* [Task objective]:
Each line in these records that contains "Google" counts once. Give the number only.

* [Stored data entries]:
+---+

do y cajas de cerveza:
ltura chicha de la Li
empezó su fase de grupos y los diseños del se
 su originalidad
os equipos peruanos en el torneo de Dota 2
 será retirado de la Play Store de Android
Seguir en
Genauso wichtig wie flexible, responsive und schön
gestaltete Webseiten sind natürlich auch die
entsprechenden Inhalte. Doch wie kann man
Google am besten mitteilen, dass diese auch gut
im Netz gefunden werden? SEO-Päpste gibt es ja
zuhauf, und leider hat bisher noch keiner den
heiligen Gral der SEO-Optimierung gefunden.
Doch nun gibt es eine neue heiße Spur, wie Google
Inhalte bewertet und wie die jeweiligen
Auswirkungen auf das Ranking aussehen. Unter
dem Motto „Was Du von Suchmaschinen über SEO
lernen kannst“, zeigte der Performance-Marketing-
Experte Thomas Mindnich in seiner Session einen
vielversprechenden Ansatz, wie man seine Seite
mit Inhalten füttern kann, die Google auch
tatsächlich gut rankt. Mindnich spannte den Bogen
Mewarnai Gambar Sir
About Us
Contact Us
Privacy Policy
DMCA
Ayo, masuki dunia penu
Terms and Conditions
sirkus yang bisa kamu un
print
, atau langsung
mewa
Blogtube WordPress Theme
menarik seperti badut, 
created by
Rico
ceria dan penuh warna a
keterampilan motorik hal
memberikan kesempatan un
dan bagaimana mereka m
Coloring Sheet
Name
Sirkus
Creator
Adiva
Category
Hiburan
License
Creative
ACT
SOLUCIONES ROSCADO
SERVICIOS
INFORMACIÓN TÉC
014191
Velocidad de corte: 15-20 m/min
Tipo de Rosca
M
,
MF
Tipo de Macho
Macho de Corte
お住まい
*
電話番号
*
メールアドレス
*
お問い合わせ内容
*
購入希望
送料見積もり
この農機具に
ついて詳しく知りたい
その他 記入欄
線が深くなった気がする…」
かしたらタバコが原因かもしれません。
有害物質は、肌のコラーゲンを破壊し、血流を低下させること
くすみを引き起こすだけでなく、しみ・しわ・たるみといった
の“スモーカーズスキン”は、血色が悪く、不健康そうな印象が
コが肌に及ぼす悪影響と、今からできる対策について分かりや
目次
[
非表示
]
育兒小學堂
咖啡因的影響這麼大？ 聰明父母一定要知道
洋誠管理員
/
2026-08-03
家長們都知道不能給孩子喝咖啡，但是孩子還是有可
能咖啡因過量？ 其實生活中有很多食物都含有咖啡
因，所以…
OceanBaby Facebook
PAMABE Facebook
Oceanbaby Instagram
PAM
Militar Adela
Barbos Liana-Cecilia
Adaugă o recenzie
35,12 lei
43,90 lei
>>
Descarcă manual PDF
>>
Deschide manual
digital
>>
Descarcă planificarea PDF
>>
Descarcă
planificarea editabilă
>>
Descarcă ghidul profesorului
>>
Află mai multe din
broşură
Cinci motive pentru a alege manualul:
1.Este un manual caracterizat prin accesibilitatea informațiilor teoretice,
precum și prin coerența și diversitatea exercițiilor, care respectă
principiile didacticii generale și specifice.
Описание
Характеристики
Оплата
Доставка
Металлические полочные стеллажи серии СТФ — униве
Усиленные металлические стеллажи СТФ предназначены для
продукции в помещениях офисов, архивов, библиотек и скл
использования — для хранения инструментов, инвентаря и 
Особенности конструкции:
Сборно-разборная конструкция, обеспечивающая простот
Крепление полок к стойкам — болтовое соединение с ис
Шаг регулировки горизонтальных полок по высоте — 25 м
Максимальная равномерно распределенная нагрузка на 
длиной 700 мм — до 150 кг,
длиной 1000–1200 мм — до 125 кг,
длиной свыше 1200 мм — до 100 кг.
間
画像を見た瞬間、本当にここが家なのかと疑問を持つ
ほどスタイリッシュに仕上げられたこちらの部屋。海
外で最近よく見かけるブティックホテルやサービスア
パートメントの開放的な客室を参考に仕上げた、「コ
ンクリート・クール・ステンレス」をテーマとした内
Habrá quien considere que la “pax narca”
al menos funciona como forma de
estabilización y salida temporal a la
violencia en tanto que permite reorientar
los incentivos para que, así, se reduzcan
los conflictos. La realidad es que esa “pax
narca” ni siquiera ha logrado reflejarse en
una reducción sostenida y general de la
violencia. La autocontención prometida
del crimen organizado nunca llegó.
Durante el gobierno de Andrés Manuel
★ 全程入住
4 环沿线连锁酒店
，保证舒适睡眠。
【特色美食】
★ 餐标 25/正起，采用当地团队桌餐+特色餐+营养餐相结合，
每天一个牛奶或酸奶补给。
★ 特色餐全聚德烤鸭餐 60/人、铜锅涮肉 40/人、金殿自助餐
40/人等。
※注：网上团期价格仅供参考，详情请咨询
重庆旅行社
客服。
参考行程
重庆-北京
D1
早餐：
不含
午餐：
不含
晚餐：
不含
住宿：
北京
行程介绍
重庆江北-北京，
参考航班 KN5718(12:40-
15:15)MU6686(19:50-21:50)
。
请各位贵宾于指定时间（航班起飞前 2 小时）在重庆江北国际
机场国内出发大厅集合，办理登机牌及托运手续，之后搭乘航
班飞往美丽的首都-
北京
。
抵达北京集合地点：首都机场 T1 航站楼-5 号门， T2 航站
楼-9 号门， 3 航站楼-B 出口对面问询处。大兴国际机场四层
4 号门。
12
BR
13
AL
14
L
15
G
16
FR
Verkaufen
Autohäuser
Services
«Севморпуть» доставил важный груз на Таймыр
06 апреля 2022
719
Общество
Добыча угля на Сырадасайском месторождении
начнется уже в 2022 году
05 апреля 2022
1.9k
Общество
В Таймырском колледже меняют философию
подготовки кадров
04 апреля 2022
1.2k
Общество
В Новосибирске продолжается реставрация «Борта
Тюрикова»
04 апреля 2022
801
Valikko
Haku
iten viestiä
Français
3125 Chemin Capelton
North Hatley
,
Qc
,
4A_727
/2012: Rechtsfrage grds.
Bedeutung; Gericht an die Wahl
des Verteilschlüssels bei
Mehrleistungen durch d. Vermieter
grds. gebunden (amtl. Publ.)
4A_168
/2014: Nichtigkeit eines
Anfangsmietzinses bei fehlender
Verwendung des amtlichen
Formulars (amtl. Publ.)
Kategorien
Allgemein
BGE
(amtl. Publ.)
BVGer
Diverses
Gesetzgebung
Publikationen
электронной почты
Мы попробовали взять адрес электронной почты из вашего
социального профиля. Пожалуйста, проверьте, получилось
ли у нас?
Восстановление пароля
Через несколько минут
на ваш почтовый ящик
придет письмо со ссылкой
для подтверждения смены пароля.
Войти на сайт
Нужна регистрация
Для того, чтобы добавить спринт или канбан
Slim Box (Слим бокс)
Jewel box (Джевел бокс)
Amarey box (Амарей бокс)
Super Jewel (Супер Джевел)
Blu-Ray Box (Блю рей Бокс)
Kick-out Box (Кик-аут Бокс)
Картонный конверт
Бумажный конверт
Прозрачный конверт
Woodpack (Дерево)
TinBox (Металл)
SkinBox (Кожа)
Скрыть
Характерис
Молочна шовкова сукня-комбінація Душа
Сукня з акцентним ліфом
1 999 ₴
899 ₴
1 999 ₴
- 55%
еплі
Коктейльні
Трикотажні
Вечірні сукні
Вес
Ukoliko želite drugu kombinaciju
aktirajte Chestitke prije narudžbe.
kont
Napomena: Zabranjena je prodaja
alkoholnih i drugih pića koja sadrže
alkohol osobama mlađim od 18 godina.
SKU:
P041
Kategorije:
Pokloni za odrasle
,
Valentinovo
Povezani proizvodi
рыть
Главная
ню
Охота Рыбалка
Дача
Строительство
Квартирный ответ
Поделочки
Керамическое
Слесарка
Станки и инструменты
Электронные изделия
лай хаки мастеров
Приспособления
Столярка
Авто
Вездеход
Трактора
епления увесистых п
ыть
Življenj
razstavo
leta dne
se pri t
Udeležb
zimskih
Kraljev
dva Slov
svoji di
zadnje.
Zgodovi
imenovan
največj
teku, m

+---+

* [Result]:
3